Environmental and Resource Economics

Traditionally, a distinction is made between environmental and resource economics . While resource economics deals with the analysis of the (optimal) use of natural resources in particular , sinks are mentioned as the subject of investigation in environmental economics. It can be said that traditionally understood resource economics deals with the natural inputs into the economic system, while environmental economics examines the outputs to nature or emissions.

Resource economics understood in this way is much older than environmental economics and can already be recognized in the work of David Ricardo , Thomas Robert Malthus and William Stanley Jevons ( The Coal Question ). Ecosystem services and the optimal use of renewable raw materials were initially not an issue , with a few exceptions such as in the second half of the 19th century in forestry work by Martin Faustmann and Max Preßler . The efficient use of non-renewable resources , given their exhaustion, hardly played a role in the early days of resource economics; in the first decades of the 20th century it was briefly discussed more broadly, for example in the work of Richard Ely and Harold Hotelling ( The Economics of Exhaustible Resources ). Environmental economics only emerged after the Second World War.

The usefulness of the subdivision into environmental and resource economics is often questioned. Instead, the terms environmental economics (as a generic term for both sub-disciplines), environmental and resource economics (see the journal Environmental and Resource Economics ) or ecological economics are mentioned.

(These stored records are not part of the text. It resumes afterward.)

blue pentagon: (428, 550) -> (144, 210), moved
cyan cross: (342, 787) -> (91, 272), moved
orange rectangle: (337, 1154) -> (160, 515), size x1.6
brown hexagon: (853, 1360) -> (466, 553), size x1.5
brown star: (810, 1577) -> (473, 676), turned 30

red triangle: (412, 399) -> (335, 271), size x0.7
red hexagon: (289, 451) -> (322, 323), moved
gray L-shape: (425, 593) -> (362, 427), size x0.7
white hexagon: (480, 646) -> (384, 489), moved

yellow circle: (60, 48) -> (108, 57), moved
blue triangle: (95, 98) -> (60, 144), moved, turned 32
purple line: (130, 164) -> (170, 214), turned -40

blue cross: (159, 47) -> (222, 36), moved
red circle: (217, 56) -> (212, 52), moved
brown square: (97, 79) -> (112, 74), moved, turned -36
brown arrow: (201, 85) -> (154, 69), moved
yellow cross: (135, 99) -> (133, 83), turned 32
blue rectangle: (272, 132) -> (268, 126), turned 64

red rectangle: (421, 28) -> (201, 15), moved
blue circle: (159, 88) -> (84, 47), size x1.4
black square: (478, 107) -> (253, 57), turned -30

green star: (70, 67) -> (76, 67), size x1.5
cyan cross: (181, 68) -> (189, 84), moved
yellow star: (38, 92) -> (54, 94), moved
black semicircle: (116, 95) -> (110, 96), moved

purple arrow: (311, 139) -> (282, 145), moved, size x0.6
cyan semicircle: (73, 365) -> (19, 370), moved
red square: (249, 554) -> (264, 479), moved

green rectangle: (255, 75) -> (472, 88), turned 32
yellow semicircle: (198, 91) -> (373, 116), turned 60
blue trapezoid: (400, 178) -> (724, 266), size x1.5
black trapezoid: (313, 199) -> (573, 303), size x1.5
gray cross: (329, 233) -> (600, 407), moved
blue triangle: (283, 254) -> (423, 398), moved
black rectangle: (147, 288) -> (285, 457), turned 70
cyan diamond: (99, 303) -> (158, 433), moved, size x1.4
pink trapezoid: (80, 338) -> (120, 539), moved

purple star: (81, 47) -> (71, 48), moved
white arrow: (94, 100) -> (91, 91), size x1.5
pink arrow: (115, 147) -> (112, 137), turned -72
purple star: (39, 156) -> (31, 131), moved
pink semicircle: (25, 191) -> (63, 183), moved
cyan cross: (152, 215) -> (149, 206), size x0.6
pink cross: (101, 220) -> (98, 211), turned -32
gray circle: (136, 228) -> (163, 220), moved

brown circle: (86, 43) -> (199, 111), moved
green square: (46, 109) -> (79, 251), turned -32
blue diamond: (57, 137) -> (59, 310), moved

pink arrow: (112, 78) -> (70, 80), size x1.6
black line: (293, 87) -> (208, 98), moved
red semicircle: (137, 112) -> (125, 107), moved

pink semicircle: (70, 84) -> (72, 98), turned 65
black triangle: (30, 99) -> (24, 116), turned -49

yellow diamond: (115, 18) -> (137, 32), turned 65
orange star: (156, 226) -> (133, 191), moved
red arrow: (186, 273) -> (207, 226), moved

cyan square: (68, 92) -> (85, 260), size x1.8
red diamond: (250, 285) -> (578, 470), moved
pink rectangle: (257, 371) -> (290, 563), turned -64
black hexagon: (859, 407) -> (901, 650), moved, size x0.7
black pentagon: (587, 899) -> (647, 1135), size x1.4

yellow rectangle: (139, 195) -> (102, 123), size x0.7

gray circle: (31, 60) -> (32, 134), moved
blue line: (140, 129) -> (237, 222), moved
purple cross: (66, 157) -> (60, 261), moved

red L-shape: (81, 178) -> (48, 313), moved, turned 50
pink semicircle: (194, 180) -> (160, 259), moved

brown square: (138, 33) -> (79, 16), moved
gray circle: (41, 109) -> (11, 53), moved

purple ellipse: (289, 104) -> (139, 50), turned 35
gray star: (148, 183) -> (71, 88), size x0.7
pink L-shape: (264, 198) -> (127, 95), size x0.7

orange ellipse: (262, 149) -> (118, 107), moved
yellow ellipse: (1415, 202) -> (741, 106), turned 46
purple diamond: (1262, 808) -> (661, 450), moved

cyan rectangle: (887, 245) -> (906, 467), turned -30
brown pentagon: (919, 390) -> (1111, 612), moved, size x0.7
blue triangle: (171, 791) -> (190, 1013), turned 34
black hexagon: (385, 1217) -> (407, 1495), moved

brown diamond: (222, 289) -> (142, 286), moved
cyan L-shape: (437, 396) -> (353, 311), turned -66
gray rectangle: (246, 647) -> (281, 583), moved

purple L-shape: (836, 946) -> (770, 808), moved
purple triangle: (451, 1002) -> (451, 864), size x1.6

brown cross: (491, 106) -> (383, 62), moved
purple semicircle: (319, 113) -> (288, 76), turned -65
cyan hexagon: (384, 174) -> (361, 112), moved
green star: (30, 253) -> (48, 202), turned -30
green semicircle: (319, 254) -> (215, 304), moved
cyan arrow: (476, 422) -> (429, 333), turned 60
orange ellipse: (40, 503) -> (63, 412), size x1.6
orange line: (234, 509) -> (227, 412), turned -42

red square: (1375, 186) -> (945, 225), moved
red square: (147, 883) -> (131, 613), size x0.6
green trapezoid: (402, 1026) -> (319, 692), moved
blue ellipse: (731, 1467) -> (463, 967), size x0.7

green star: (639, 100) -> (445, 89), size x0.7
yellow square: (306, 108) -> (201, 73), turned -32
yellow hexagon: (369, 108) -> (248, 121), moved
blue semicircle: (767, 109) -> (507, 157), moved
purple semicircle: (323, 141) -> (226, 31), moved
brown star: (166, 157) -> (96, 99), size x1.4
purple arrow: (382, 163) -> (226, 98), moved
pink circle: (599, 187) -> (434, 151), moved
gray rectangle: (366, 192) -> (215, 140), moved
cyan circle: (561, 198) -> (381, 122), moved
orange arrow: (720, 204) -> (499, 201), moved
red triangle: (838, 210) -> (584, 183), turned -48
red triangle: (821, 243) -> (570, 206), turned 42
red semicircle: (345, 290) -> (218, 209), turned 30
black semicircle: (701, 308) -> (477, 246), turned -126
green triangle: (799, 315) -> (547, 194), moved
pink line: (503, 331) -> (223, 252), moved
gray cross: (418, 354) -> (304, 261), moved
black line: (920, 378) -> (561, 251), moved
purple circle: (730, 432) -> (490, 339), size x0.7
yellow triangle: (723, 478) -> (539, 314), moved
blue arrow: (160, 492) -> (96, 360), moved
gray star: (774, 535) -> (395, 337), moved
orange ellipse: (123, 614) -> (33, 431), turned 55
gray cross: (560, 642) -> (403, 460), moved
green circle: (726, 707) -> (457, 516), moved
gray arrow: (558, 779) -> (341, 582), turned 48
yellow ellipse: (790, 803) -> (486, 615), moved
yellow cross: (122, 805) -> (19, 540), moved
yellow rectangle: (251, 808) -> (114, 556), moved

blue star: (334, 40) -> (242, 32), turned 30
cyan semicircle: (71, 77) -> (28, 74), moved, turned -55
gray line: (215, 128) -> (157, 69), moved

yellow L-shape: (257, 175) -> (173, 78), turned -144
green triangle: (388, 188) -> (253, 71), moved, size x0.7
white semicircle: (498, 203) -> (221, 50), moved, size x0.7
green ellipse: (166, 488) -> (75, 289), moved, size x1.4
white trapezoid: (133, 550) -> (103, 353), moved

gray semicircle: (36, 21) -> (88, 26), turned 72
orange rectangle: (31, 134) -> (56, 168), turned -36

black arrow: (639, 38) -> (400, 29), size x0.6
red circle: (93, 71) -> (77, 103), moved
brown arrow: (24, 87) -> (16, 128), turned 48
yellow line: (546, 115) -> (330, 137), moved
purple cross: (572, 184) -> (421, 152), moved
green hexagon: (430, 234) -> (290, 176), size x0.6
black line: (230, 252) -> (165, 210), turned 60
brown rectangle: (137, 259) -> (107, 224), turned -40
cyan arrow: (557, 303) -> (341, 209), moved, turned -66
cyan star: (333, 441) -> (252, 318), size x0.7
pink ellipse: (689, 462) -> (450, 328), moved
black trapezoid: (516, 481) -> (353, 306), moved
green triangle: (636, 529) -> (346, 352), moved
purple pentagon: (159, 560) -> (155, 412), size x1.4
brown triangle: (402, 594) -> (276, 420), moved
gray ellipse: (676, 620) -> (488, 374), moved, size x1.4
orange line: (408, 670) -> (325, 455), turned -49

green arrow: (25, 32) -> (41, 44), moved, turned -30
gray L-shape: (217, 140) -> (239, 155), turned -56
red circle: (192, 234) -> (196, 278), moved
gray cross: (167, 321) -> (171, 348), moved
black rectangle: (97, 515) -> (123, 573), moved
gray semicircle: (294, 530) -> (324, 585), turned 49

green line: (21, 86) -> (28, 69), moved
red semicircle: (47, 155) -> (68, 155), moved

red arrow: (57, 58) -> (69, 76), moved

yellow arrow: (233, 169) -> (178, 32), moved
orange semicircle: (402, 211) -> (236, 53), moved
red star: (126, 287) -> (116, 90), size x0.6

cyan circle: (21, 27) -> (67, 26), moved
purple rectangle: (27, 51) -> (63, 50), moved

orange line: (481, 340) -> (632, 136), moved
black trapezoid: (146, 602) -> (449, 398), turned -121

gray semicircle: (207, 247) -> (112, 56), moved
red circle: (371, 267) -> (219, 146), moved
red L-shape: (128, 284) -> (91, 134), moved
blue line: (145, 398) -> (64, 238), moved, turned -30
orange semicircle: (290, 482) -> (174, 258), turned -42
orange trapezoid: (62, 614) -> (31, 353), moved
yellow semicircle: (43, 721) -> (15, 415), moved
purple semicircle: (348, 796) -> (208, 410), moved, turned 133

Economic environmental economics

Basics

Economic environmental economics deals with the consideration and investigation of the relationships between the economy and the natural human environment. For the economic analysis, environmental goods are only relevant from the perspective of scarcity. In a market economy system with predominantly private goods, environmental goods are consumed directly in consumption or indirectly through use in the production process. Scarcity demands efforts to restore used environmental goods, to limit the consumption of these environmental goods or to reduce a factor that pollutes the environment. This is where the allocation problem comes into play and the question of an appropriate distribution of environmental goods arises.

Initial problem

The solution of the allocation problem presupposes the knowledge of some properties of the environmental goods. The starting point of reflection on the causes of environmental problems is the contradiction that natural resources (etc. such as clean air, pure water) on the one hand through the increasing environmental pollution to a scarce have become so not (any longer) Unlimited available Good, on the other hand simultaneously but still have the character of free or public goods . Against this background, wherever the use of environmental services is not regulated, there is a risk of their continued exploitation through overuse , which is stimulated and strengthened by the fact that, due to the nature of environmental services as a public good, the possibility of externalization of costs or of taking so-called " free rider positions " consists. There are also additional burdens imposed on the individuals of an economy by the economic activities of other economic agents. One speaks here of "external effects". In the production sector, these lead to a discrepancy between private and social marginal costs by influencing the production possibilities of other producers. External effects sometimes bypass the regular markets and are not integrated (“internalized”) into the price signals. Damage occurs in a variety of ways: in the form of known pollution such as the pollution of water bodies and the extermination of entire plant and animal species, but also in the form of not fully clarified connections such as the unclear consequences of the greenhouse effect or an increase in cancer in polluted areas.

Possible solutions

The possibility of solving environmental problems is obvious from this perspective : If it is possible to make environmental services into economic goods by integrating them into the market , i.e. by pricing them, according to their scarcity , then the incentives that were previously misguided in the direction of misuse and overuse will turn towards a the careful and economical use of natural resources. In other words: only when market prices , as Ernst Ulrich von Weizsäcker puts it, tell the full ecological truth , will the scarcity and preciousness of natural resources become conscious and the subject of everyday economic decisions. Overall, the internalization is intended to ensure the performance of the market mechanism with an efficient allocation result even in the presence of external effects.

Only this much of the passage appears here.